Idem pour les animateurs vedettes de Fox News, les Tucker Carlson, Sean Hannity et Laura Ingraham, qui n’ont pas vraiment participé aux tirs groupés sur Donald Trump la semaine dernière. Carlson, par exemple, a estimé que l’ancien président « n’a certes pas été la cause unique de quoi que ce soit ».

Un « imbécile » et un « grand »

Et Rupert Murdoch ? Sa relation avec Donald Trump a pris un tournant après l’élection de 2016, comme l’explique Maggie Haberman dans son livre.

PHOTO MIKE SEGAR, ARCHIVES REUTERS

Le magnat des médias américains Rupert Murdoch, en 2017

« Rupert Murdoch considérait Trump comme un imbécile d’après leurs interactions à New York, mais il rêvait depuis longtemps d’être proche d’un président américain ; pendant un certain temps, lui et Trump se sont parlé trois à quatre fois par semaine. Murdoch était satisfait d’avoir l’oreille du président », écrit la journaliste.

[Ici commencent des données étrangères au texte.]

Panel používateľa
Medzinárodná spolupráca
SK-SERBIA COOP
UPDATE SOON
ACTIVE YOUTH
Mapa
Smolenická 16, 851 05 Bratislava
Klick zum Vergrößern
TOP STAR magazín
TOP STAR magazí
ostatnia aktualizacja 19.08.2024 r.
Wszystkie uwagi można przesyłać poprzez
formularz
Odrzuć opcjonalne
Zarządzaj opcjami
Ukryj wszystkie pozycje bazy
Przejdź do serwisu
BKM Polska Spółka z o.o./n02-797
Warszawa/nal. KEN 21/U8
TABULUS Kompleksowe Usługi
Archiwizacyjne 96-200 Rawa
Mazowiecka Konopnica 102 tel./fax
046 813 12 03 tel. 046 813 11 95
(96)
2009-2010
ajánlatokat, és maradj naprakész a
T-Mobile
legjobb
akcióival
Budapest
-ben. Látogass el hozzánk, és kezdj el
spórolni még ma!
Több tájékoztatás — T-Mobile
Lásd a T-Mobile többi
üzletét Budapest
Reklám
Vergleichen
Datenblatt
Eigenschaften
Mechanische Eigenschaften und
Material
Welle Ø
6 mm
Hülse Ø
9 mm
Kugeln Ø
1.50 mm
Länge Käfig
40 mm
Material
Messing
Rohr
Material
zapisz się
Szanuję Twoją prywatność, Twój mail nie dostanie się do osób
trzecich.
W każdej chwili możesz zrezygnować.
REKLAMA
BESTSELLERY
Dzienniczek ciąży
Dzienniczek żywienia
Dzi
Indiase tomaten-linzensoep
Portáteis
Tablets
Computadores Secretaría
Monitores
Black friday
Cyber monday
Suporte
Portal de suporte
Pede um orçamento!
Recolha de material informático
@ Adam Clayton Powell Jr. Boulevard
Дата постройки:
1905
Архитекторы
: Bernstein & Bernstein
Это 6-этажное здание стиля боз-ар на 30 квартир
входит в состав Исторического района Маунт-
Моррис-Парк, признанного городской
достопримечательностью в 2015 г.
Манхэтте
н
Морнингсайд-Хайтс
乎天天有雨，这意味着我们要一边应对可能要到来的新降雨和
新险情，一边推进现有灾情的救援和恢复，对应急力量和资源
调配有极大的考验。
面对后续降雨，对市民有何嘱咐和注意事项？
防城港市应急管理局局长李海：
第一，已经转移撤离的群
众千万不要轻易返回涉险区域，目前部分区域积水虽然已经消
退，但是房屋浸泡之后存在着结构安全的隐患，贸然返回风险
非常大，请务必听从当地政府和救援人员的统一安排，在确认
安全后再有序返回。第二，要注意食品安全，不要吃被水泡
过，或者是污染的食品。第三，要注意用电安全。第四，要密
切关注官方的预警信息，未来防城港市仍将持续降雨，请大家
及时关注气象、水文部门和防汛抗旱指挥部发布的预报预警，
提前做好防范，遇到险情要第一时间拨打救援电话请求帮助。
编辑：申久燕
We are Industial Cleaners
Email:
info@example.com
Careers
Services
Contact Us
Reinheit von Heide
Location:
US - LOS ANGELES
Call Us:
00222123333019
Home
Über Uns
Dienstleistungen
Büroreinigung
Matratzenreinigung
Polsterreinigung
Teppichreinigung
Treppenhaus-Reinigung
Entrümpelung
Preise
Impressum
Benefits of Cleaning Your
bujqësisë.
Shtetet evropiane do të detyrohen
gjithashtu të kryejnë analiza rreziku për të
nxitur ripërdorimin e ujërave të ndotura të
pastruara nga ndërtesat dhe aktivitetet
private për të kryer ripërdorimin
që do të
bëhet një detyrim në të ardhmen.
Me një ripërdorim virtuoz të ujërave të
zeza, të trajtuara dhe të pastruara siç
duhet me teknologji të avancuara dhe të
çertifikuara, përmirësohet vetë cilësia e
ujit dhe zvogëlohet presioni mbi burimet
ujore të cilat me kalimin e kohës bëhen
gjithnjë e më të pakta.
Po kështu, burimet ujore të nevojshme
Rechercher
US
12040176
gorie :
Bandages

Et Trump était heureux d’avoir l’attention de Murdoch, preuve tangible de son propre succès.

Dans Fire and Fury, son livre sur Donald Trump, Michael Wolff raconte une scène qui se déroule dans la Trump Tower le samedi suivant son élection. Il essaie de retenir les supporteurs venus le féliciter. Rupert Murdoch est censé se pointer, mais il est en retard, « très en retard ».

« C’est un des grands », répète le président désigné à ses invités qui lorgnent la sortie. « Vraiment, c’est un des grands, le dernier des grands. Vous devez rester pour le voir. »

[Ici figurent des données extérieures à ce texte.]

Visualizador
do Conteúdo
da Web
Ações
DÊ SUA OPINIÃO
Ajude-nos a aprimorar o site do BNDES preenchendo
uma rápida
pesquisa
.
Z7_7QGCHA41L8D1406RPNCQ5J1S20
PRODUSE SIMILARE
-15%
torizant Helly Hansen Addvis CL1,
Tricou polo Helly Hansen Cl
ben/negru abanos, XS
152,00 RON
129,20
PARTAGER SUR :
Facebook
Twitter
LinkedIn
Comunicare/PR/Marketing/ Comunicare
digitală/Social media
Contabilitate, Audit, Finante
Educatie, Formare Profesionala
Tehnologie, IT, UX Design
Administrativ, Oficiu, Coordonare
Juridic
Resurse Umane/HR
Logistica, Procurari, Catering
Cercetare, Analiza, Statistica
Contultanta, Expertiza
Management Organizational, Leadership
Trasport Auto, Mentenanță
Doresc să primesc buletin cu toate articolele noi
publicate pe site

Ce que certains invités comprennent, c’est que Donald Trump veut que ses invités le voient en présence de Rupert Murdoch, qui l’a longtemps considéré « au mieux » comme « le prince des clowns » parmi les New-Yorkais riches et célèbres, selon Michael Wolff.

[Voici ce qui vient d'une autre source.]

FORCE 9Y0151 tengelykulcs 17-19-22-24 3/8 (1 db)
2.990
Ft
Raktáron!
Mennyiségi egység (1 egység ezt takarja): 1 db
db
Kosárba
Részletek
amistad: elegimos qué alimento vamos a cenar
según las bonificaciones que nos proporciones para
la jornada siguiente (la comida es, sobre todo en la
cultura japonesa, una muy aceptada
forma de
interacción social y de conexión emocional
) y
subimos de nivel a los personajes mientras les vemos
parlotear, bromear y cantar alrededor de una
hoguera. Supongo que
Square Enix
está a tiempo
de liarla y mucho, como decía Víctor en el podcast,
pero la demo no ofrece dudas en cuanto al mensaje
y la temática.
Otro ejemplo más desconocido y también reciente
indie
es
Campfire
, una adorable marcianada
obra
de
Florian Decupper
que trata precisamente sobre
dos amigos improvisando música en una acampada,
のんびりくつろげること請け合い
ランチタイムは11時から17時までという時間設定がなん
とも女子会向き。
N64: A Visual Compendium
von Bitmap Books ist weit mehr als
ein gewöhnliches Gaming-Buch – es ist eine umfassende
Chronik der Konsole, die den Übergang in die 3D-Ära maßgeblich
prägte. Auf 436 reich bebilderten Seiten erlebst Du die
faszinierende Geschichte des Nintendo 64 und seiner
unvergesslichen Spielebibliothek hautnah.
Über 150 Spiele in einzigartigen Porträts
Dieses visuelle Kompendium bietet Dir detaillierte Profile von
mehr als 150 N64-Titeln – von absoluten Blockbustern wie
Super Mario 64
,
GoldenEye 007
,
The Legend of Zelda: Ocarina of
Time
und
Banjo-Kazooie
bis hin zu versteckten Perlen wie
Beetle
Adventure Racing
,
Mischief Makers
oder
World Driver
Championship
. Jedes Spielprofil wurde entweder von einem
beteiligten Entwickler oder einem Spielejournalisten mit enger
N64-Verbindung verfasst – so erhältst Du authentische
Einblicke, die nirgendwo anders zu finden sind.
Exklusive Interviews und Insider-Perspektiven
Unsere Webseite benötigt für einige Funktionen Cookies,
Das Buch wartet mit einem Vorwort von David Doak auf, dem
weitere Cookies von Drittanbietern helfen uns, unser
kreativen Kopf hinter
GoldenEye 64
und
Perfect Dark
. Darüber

Six ans plus tard, Rupert Murdoch a-t-il vraiment décidé de larguer enfin Donald Trump ? L’avenir du Parti républicain dépend en partie de cette réponse.

Non aux négationnistes

Dans tous les États clés où ils se sont présentés aux élections de mi-mandat, les négationnistes de l’élection présidentielle de 2020 ont échoué à se faire élire aux postes de secrétaire d’État. Ce poste leur aurait permis de jouer un rôle crucial dans la certification des résultats de l’élection présidentielle de 2024.

Mark Finchem, membre du groupe d’extrême droite Oath Keepers, fait partie de ce groupe. Présent à Washington le 6 janvier 2021, il a été battu en Arizona par le démocrate Adrian Fontes. Des négationnistes de l’élection présidentielle de 2020 ont également subi la défaite lors des élections pour les postes de gouverneur d’au moins trois États clés — Pennsylvanie, Michigan et Wisconsin.

La républicaine Kari Lake, autre négationniste, tire légèrement de l’arrière dans la course pour le poste de gouverneur d’Arizona, autre État clé.